The federal minister of Justice and Attorney General approved the use of new testing kits in 2018 in Canada and the OPP obtained the new saliva testing devices in the fall of 2019. The testing devices are portable and the technology is tested and true. It has been used globally for decades as field tests across many industries and by police and fire services.
Orillia OPP have reported that seizures of cannabis from vehicles are up following legalization in 2018 as more people are likely to have it out in the open. Having open cannabis in a vehicle (like open alcohol) is illegal. Both substances must be packed away and out of reach of people in the vehicle. Ideally it should be in the trunk of the car.

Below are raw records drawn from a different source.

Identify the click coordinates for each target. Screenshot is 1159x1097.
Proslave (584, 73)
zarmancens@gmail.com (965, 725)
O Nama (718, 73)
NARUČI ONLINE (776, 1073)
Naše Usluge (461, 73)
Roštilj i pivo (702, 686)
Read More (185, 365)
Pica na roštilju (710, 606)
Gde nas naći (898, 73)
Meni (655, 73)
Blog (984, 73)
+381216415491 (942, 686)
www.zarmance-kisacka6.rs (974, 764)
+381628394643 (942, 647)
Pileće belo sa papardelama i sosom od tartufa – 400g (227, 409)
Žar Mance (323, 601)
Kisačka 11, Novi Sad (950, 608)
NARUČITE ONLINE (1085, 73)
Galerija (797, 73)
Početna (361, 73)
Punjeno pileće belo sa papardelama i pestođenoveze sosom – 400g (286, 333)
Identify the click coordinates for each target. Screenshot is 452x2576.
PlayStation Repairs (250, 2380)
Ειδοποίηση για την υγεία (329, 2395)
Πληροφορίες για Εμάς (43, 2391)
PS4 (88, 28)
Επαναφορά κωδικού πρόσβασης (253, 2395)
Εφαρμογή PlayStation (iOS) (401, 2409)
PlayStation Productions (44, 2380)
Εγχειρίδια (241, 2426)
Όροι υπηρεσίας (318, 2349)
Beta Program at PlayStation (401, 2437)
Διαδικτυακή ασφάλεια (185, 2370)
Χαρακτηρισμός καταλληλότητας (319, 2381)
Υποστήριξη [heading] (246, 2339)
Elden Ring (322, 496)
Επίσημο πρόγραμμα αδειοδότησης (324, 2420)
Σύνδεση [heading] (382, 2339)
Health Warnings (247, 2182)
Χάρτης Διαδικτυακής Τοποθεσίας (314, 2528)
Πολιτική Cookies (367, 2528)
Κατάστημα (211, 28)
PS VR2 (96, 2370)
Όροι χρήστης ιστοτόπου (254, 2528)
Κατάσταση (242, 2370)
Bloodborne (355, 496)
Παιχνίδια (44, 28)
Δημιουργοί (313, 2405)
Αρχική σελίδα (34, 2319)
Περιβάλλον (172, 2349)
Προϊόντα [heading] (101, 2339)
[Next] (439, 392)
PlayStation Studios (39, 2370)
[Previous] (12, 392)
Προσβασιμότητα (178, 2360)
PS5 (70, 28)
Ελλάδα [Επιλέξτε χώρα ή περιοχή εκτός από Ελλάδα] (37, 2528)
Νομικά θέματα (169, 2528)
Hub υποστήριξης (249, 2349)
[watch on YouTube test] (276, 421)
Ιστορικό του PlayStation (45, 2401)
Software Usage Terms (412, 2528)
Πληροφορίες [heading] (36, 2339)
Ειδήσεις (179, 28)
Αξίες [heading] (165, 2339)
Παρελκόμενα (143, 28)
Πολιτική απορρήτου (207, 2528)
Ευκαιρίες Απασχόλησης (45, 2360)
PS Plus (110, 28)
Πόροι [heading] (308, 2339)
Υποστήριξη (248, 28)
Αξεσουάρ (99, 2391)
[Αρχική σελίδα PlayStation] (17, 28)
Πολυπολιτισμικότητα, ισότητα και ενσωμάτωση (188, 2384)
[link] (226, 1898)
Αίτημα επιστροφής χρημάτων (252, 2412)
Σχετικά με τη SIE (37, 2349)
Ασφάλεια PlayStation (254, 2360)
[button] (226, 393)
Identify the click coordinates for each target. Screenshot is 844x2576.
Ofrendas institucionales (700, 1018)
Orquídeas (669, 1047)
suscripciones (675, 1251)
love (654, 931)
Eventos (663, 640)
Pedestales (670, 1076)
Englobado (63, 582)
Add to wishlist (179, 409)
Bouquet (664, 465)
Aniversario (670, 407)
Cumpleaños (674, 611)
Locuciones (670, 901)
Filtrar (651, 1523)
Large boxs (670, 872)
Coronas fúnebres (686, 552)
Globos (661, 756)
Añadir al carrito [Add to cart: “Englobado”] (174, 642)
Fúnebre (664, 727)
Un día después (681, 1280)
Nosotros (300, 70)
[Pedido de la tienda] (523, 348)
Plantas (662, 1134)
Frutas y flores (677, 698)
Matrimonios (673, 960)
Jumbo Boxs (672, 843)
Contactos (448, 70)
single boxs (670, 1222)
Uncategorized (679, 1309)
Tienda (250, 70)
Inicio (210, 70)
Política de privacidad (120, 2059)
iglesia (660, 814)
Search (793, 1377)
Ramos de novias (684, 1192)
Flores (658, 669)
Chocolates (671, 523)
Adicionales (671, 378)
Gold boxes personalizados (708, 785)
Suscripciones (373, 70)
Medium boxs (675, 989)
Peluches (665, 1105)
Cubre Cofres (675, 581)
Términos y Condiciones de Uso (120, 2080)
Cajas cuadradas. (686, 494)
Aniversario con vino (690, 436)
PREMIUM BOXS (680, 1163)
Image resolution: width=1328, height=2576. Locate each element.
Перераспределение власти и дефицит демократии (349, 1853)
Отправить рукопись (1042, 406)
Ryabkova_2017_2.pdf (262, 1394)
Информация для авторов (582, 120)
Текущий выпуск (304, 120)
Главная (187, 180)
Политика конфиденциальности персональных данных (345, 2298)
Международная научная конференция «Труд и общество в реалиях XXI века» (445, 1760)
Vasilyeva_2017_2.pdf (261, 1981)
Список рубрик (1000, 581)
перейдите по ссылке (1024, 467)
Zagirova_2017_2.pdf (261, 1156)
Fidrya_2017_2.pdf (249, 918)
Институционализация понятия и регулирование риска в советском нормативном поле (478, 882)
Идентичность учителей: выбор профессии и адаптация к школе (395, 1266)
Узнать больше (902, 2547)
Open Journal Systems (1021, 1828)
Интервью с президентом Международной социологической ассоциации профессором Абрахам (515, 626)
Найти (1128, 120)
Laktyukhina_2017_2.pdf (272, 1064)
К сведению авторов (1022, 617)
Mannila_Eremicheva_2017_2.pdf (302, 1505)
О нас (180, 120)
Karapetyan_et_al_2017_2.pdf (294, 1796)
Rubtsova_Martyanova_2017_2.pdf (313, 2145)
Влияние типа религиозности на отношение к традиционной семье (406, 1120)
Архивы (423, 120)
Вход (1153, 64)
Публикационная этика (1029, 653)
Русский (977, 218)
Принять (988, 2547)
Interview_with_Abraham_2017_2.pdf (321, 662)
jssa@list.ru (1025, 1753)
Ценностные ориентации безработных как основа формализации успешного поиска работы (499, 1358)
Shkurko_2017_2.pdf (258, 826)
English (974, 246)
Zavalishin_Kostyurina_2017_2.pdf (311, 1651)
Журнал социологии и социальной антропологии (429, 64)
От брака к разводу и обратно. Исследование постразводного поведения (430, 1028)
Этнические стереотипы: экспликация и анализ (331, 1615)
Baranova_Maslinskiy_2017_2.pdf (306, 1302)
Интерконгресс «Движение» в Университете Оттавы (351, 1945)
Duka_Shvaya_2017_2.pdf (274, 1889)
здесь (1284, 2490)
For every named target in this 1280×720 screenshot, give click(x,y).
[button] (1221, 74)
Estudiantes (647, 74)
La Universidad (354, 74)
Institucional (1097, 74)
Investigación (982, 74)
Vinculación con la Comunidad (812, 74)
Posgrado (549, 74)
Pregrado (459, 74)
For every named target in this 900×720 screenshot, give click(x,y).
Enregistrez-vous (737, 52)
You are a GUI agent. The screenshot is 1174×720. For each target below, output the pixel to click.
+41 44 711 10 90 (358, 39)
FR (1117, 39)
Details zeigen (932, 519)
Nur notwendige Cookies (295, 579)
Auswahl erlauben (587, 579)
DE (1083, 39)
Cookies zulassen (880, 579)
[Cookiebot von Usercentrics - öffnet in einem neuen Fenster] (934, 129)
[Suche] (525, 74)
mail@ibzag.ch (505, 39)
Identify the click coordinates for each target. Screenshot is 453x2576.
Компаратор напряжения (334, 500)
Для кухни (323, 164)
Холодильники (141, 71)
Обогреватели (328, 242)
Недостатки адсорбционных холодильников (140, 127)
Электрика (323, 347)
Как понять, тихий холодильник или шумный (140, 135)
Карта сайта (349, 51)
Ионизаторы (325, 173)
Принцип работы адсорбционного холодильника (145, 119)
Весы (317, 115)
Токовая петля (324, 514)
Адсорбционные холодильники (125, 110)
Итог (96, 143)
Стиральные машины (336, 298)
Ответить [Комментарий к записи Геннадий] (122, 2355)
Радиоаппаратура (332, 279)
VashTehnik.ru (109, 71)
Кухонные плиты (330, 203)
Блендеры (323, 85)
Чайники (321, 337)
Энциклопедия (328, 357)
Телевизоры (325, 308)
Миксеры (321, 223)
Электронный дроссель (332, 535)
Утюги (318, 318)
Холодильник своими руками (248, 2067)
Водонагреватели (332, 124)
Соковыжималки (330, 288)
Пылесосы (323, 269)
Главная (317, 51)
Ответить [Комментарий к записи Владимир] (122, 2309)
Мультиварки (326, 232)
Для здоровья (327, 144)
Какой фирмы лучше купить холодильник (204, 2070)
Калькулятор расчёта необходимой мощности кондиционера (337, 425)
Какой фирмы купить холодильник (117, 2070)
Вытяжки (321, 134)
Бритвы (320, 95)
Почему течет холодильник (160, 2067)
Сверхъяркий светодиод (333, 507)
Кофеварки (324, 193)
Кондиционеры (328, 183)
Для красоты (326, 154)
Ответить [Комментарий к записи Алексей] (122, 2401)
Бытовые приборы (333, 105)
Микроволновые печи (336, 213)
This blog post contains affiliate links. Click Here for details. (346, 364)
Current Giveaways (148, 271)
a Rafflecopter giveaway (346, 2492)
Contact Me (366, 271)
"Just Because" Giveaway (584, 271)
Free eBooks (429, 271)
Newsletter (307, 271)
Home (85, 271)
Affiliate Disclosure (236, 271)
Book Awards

Timmins OPP are reporting that nearly half the people charged for impaired driving since the beginning of the year were driving high, and some were both drug and alcohol impaired. The Timmins Police charged 34 people with impaired driving in 2020 and 13 were under the influence of controlled substances. This is almost the same as in all of 2019 which saw 37 people charged with impaired driving of which only 7 were high.
Province wide the OPP are seeing a huge jump in drug impaired driving. Rates of collisions involving drivers who are high are up 140% over last year and OPP warn that drug impaired drivers are posing a significant threat on the roads and higways of the province to themselves and others. This is all occurring in spite of the fact that for much of the late winter and spring there were very vehicles on the roads.
911 calls by fellow drivers and other witnesses to erratic driving behavior remain a key to catching drug and alcohol impaired drivers and police across the province urge people to call 911 and report any driver who seems impaired.
Drug and alcohol impaired driving is illegal and can lead to fines, licence suspension, insurance increases, jail time, and criminal charges.
If you are using controlled substances or drinking please don’t drive. Call a cab, ride share or a friend.